Konsekracja kościoła pw. św. Piotra, wzniesionego staraniem i osobistym zaangażowaniem ks. Mieczysława Pająka, sprowadziła ponad półtora tysiąca osób. Świątynia została konsekrowana przez pierwszego biskupa diecezji Mbaiki Rino Perrin przy asystencji biskupa tarnowskiego Andrzeja Jeża, misjonarzy tarnowskich i innych misjonarzy polskich, a także misjonarek i misjonarzy innych narodowości.
Jeśli szpital w tej miejscowości zasłużył na miano „perły”, to konsekrowany kościół jest również budynkiem na taką nazwę zasługującym. Patrząc na niego z zewnątrz, a później oglądając go od środka, nie ma się co do tego żadnej wątpliwości. Nie wiem, czy gdziekolwiek w Afryce, w miejscu tak trudno dostępnym jak Bagandou, powstał tak starannie zaplanowany i wykończony obiekt przeznaczony na miejsce kultu.

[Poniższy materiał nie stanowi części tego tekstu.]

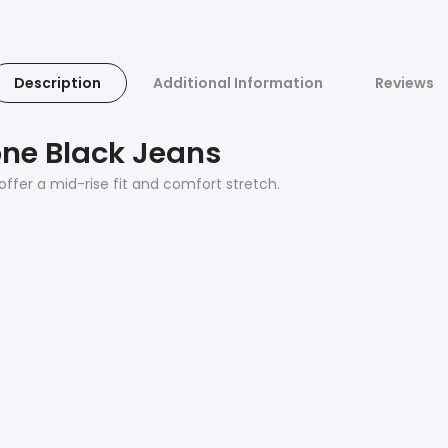
Description
Additional Information
Reviews
one Black Jeans
 offer a mid-rise fit and comfort stretch.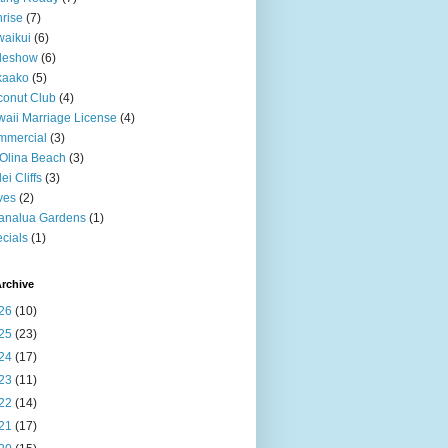
rise
(7)
aikui
(6)
deshow
(6)
kaako
(5)
onut Club
(4)
aii Marriage License
(4)
mmercial
(3)
Olina Beach
(3)
ei Cliffs
(3)
ves
(2)
analua Gardens
(1)
cials
(1)
rchive
26
(10)
25
(23)
24
(17)
23
(11)
22
(14)
21
(17)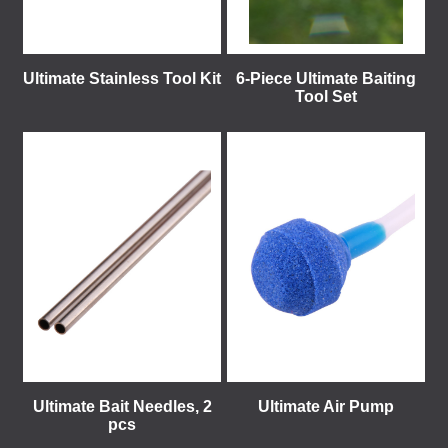
Ultimate Stainless Tool Kit
6-Piece Ultimate Baiting
Tool Set
Ultimate Bait Needles, 2
Ultimate Air Pump
pcs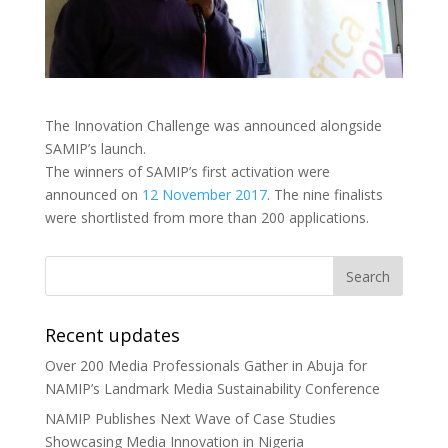
The Innovation Challenge was announced alongside
SAMIP’s launch.
The winners of SAMIP’s first activation were
announced on
12 November 2017
. The nine finalists
were shortlisted from more than 200 applications.
Recent updates
Over 200 Media Professionals Gather in Abuja for
NAMIP’s Landmark Media Sustainability Conference
NAMIP Publishes Next Wave of Case Studies
Showcasing Media Innovation in Nigeria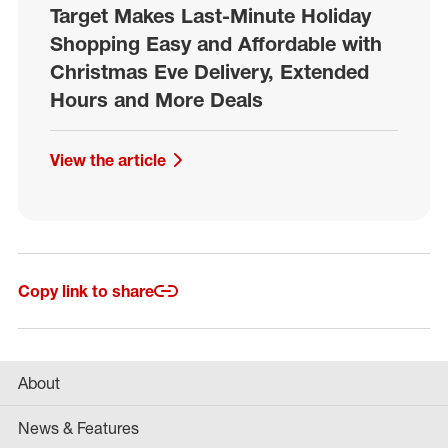
Target Makes Last-Minute Holiday
Shopping Easy and Affordable with
Christmas Eve Delivery, Extended
Hours and More Deals
View the article
Copy link to share
About
News & Features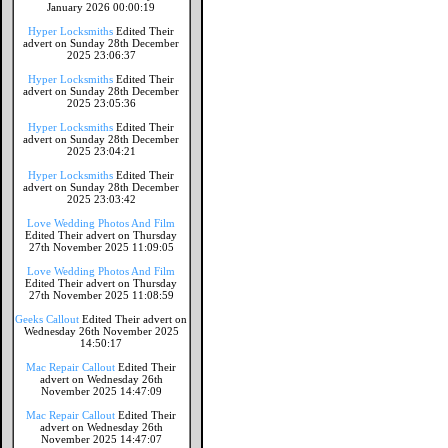
January 2026 00:00:19
Hyper Locksmiths
Edited Their
advert on Sunday 28th December
2025 23:06:37
Hyper Locksmiths
Edited Their
advert on Sunday 28th December
2025 23:05:36
Hyper Locksmiths
Edited Their
advert on Sunday 28th December
2025 23:04:21
Hyper Locksmiths
Edited Their
advert on Sunday 28th December
2025 23:03:42
Love Wedding Photos And Film
Edited Their advert on Thursday
27th November 2025 11:09:05
Love Wedding Photos And Film
Edited Their advert on Thursday
27th November 2025 11:08:59
Geeks Callout
Edited Their advert on
Wednesday 26th November 2025
14:50:17
Mac Repair Callout
Edited Their
advert on Wednesday 26th
November 2025 14:47:09
Mac Repair Callout
Edited Their
advert on Wednesday 26th
November 2025 14:47:07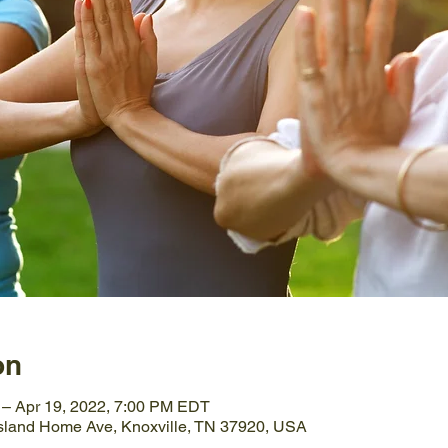
on
 – Apr 19, 2022, 7:00 PM EDT
Island Home Ave, Knoxville, TN 37920, USA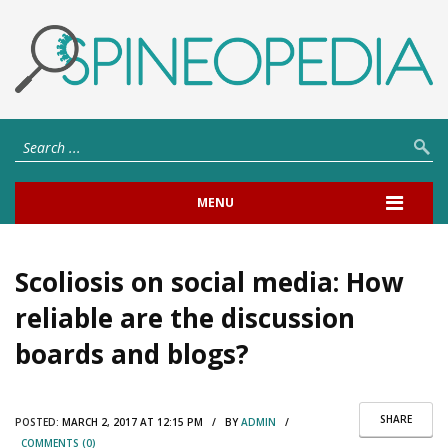
MENU
Scoliosis on social media: How
reliable are the discussion
boards and blogs?
SHARE
POSTED:
MARCH 2, 2017 AT 12:15 PM / BY
ADMIN
/
COMMENTS (0)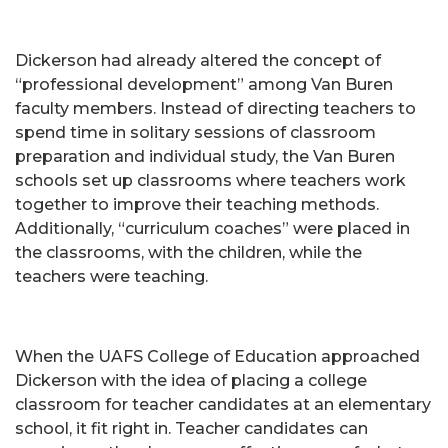
Dickerson had already altered the concept of
“professional development” among Van Buren
faculty members. Instead of directing teachers to
spend time in solitary sessions of classroom
preparation and individual study, the Van Buren
schools set up classrooms where teachers work
together to improve their teaching methods.
Additionally, “curriculum coaches” were placed in
the classrooms, with the children, while the
teachers were teaching.
When the UAFS College of Education approached
Dickerson with the idea of placing a college
classroom for teacher candidates at an elementary
school, it fit right in. Teacher candidates can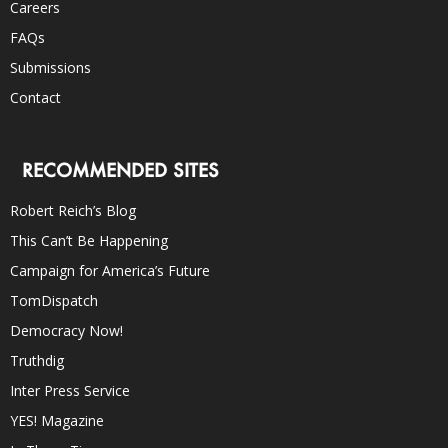
Careers
FAQs
Submissions
Contact
RECOMMENDED SITES
Robert Reich’s Blog
This Can’t Be Happening
Campaign for America’s Future
TomDispatch
Democracy Now!
Truthdig
Inter Press Service
YES! Magazine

Wymiary świątyni to 26,5 m na 14,5 m. Jej wysokość to 10 m, przedłużona jeszcze o trzymetrowy krzyż, wykonany z nierdzewnego kajneru, świecący w nocy dzięki podpiętym doń diodom.

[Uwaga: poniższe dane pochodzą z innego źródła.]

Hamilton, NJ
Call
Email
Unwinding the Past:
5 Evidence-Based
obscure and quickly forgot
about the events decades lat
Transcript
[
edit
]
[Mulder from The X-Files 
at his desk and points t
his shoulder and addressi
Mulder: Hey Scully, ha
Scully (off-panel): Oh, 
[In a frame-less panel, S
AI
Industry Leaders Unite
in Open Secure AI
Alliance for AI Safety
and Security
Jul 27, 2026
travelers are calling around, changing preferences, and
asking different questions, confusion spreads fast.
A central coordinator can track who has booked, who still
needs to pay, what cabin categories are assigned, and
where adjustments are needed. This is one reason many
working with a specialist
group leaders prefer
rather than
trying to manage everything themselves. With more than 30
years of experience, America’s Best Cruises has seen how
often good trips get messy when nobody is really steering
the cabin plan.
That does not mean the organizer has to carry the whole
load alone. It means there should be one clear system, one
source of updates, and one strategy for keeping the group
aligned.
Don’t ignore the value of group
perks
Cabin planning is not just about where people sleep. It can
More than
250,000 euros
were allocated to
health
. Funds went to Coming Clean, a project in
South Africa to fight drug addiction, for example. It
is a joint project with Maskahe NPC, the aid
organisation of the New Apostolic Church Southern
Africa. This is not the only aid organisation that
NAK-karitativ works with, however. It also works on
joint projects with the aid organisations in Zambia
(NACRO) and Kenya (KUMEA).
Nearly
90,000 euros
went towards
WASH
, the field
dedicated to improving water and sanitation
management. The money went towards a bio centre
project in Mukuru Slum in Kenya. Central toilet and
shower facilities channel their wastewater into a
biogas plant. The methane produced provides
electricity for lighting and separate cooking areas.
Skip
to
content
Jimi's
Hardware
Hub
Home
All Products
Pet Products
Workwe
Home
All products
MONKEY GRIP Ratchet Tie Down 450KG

Budowa trwała od 2013 roku, przerwana jednak na półtora roku z powodu braku środka transportu w firmie ją wykonującej. Cały kościół oprócz zużytych do budowy cegieł, cementu i więźby dachowej, praktycznie został przywieziony z Polski.
Nie waham się napisać takiego zdania, będąc przeświadczonym, że to co tworzy atmosferę modlitwy w kościele, to jego wnętrze. Tabernakulum i ołtarzyk pod nim, ołtarz i ambonka, witraże, których nikt by się nie spodziewał w kościele w afrykańskim buszu, nie mówiąc o detalach, choć bardzo potrzebnych do sprawowania liturgii, to wszystko naznaczone jest marką Polski, z której pochodzą tarnowscy misjonarze, obchodzący w tym roku 20-lecie swego przybycia w ten zakątek Republiki Środkowoafrykańskiej (RCA). Również blacha dachowa ma polskie pochodzenie.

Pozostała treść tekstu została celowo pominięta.